Comment 1 for bug 666763

Revision history for this message
Johannes Sasongko (sjohannes) wrote :

This is the other side of the problem I documented in metadata/_matroska.py:

    if sys.platform == 'win32' and '://' not in location:
        # XXX: This is most likely a bug in the Win32 GIO port; it converts
        # paths into UTF-8 and requires them to be specified in UTF-8 as well.
        # Here we decode the path according to the FS encoding to get the
        # Unicode representation first. If the path is in a different encoding,
        # this step will fail.
        location = location.decode(sys.getfilesystemencoding()).encode('utf-8')

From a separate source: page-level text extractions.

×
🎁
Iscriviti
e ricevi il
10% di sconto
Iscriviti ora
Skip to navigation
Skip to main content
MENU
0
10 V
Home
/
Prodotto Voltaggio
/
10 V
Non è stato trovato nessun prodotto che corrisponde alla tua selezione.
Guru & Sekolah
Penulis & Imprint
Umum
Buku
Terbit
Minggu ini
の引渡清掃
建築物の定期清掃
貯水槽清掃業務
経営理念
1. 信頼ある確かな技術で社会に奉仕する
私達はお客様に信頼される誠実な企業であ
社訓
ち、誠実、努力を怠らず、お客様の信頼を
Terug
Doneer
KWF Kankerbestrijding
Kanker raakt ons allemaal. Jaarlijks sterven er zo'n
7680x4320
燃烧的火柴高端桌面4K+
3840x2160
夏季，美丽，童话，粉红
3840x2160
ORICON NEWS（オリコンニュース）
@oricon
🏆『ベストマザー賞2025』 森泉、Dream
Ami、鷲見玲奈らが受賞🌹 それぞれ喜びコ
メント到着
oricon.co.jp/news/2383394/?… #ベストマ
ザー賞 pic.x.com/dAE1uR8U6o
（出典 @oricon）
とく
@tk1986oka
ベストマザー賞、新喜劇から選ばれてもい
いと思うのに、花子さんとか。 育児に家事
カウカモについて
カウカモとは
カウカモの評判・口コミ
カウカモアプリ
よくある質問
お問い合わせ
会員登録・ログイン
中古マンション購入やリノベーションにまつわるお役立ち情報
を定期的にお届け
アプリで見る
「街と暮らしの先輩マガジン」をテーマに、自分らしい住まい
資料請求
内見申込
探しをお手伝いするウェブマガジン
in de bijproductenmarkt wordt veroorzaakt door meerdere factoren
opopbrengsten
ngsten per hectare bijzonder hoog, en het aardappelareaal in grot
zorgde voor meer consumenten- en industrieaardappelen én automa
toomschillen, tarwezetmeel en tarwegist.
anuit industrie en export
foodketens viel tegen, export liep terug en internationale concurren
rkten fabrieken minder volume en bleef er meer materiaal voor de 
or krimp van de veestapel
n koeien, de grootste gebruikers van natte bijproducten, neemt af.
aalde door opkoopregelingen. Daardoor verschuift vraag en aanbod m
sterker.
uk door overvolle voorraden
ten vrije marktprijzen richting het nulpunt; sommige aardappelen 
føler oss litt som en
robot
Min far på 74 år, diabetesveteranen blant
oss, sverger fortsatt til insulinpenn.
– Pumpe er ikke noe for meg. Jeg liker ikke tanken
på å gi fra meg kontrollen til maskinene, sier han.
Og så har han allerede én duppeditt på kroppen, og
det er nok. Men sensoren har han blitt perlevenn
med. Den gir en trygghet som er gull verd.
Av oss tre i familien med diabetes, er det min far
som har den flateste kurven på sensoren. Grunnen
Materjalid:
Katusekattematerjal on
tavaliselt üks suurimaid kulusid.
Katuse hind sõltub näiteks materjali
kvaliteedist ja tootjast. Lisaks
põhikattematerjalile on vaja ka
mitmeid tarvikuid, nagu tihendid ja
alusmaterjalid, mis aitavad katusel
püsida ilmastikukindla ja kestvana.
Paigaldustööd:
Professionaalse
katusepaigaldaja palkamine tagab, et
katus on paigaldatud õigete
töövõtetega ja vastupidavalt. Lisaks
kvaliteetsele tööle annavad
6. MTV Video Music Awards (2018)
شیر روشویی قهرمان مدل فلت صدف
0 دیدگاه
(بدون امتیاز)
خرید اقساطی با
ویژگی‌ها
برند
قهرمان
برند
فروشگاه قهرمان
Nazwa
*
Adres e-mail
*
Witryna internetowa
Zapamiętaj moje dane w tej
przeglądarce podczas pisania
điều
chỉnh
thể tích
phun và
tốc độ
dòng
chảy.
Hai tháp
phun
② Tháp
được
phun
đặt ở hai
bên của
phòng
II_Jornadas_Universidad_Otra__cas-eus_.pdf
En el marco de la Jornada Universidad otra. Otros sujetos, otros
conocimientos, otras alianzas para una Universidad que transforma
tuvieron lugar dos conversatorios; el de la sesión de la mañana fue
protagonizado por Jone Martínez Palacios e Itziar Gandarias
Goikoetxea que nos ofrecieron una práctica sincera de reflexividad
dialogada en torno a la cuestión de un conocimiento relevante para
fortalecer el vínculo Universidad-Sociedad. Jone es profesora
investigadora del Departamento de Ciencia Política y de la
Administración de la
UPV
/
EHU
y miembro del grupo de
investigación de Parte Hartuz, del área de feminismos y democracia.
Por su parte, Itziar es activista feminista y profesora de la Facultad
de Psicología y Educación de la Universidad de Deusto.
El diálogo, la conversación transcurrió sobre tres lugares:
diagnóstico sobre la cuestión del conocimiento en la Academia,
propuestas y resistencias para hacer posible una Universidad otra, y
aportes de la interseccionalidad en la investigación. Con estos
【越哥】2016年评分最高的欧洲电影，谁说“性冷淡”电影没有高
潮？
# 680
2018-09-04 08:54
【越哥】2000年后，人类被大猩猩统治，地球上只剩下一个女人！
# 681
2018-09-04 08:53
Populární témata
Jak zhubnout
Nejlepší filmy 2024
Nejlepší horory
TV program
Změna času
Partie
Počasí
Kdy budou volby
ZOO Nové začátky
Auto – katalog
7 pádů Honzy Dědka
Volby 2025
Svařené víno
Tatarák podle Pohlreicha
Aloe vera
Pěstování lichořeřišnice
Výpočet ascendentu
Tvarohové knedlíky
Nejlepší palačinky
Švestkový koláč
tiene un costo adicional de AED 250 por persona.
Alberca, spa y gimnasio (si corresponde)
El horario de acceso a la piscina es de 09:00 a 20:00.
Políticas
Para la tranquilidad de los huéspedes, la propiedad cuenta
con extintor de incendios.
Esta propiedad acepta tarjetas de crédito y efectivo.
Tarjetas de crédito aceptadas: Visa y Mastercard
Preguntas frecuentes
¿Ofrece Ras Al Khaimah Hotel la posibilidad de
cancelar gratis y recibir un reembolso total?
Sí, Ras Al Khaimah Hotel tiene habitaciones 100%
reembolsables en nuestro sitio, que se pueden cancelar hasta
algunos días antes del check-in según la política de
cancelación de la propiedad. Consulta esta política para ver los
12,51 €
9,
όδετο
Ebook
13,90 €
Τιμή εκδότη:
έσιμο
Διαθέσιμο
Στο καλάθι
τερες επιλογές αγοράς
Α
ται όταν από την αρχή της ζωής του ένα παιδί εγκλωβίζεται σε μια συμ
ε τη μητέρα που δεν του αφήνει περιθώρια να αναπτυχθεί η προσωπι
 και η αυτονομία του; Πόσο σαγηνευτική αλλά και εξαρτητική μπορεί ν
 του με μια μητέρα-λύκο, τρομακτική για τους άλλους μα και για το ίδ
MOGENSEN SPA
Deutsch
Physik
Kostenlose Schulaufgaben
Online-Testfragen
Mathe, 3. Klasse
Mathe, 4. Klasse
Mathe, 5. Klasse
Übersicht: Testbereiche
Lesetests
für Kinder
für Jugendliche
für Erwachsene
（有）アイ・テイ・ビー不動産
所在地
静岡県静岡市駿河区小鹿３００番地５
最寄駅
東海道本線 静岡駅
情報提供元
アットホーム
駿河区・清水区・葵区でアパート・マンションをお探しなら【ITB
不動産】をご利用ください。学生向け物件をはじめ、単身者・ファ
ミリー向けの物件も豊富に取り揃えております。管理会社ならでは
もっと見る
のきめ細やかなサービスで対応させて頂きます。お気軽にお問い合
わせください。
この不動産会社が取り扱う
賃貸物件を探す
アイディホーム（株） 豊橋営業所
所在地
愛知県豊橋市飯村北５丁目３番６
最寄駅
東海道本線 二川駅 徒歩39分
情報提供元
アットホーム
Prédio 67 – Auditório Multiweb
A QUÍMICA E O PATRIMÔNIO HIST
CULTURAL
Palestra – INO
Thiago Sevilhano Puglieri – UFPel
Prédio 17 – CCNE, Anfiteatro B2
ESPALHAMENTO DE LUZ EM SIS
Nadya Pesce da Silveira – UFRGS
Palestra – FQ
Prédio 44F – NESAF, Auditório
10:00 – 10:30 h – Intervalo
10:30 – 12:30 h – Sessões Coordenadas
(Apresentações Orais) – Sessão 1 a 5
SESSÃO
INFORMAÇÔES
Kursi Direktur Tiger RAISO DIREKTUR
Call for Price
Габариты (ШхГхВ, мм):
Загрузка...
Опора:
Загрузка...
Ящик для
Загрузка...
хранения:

(I'm not sure this is exclusive to win32, but I have no easy way to check other systems where the filesystem encoding is not UTF-8.)

Anyway, back to this particular case, we want to get the original URI/path but all we have is a URL that was pre-encoded with UTF-8. For example, a file named ú (FA in my encoding, C3 BA in UTF-8) will have %C3%BA in the URI, which is wrong. How did we get %C3%BA in the first place? I'm not sure at the moment; possibly from gio.File.enumerate_children.

The crazy thing is, this only affects interaction with non-GIO stuff (namely, Mutagen). GIO itself happily lives with the problem (for example, GStreamer plays the URI just fine), so I don't know if this is actually a bug or if it's intended.

I'm going to try working around the problem by re-encoding the URI/path with sys.getfilesystemencoding().